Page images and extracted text
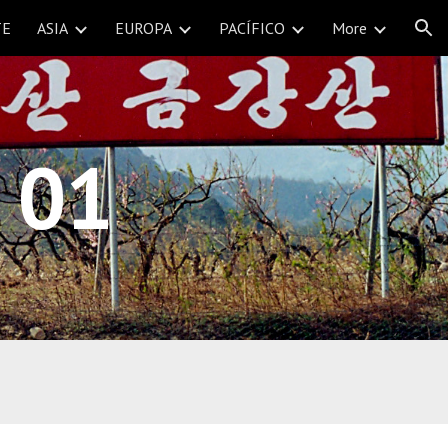
TE
ASIA
EUROPA
PACÍFICO
More
ion
 01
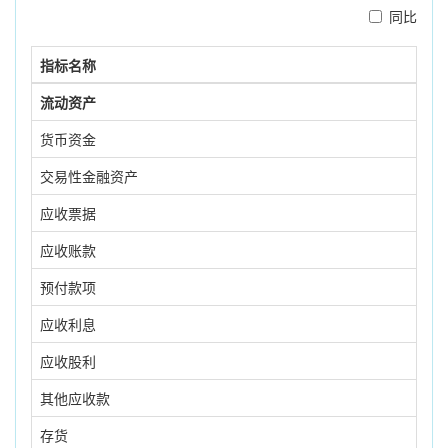
同比
指标名称
流动资产
货币资金
交易性金融资产
应收票据
应收账款
预付款项
应收利息
应收股利
其他应收款
存货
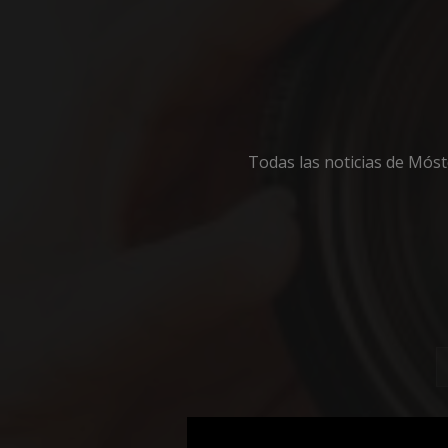
Cooki
Todas las noticias de Mós
Las cookies estricta
la gestión de cuenta
Nombre
PHPSESSID
_GRECAPTCHA
CookieScriptConse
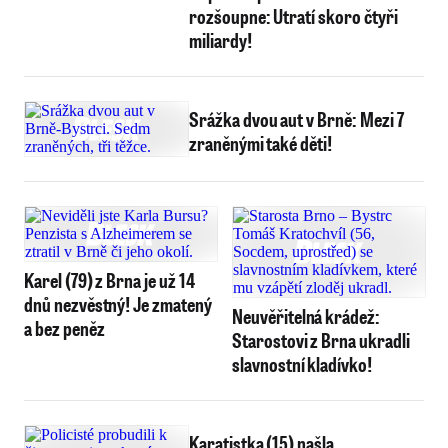
rozšoupne: Utratí skoro čtyři
miliardy!
Srážka dvou aut v Brně: Mezi 7
zraněnými také děti!
Karel (79) z Brna je už 14
dnů nezvěstný! Je zmatený
Neuvěřitelná krádež:
a bez peněz
Starostovi z Brna ukradli
slavnostní kladívko!
Karatistka (15) našla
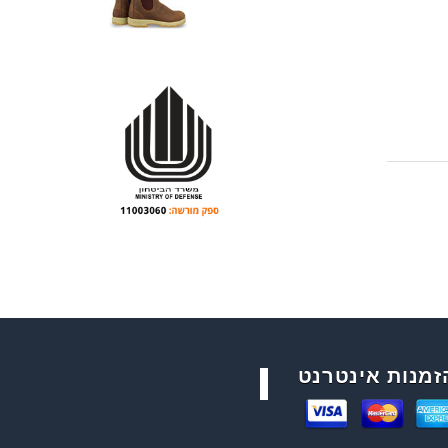
זמנות אינטרנט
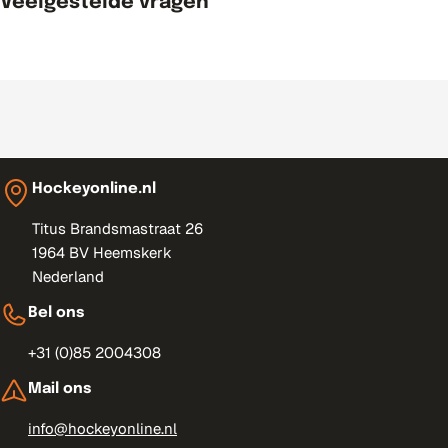
Veelgestelde vragen
Hockeyonline.nl
Titus Brandsmastraat 26
1964 BV Heemskerk
Nederland
Bel ons
+31 (0)85 2004308
Mail ons
info@hockeyonline.nl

> **THE TASK**
Pictures aside, return all the entries above exactly.

> **EXERCISE OUTPUT**
TE
ASIA
EUROPA
PACÍFICO
More
ion
 01
同比
指标名称
流动资产
货币资金
交易性金融资产
应收票据
应收账款
预付款项
应收利息
应收股利
其他应收款
存货
Cooki
Todas las noticias de Mós
Las cookies estricta
la gestión de cuenta
Nombre
PHPSESSID
_GRECAPTCHA
CookieScriptConse
rozšoupne: Utratí skoro čtyři
miliardy!
Srážka dvou aut v Brně: Mezi 7
zraněnými také děti!
Karel (79) z Brna je už 14
dnů nezvěstný! Je zmatený
Neuvěřitelná krádež:
a bez peněz
Starostovi z Brna ukradli
slavnostní kladívko!
Karatistka (15) našla
זמנות אינטרנט
Veelgestelde vragen
Hockeyonline.nl
Titus Brandsmastraat 26
1964 BV Heemskerk
Nederland
Bel ons
+31 (0)85 2004308
Mail ons
info@hockeyonline.nl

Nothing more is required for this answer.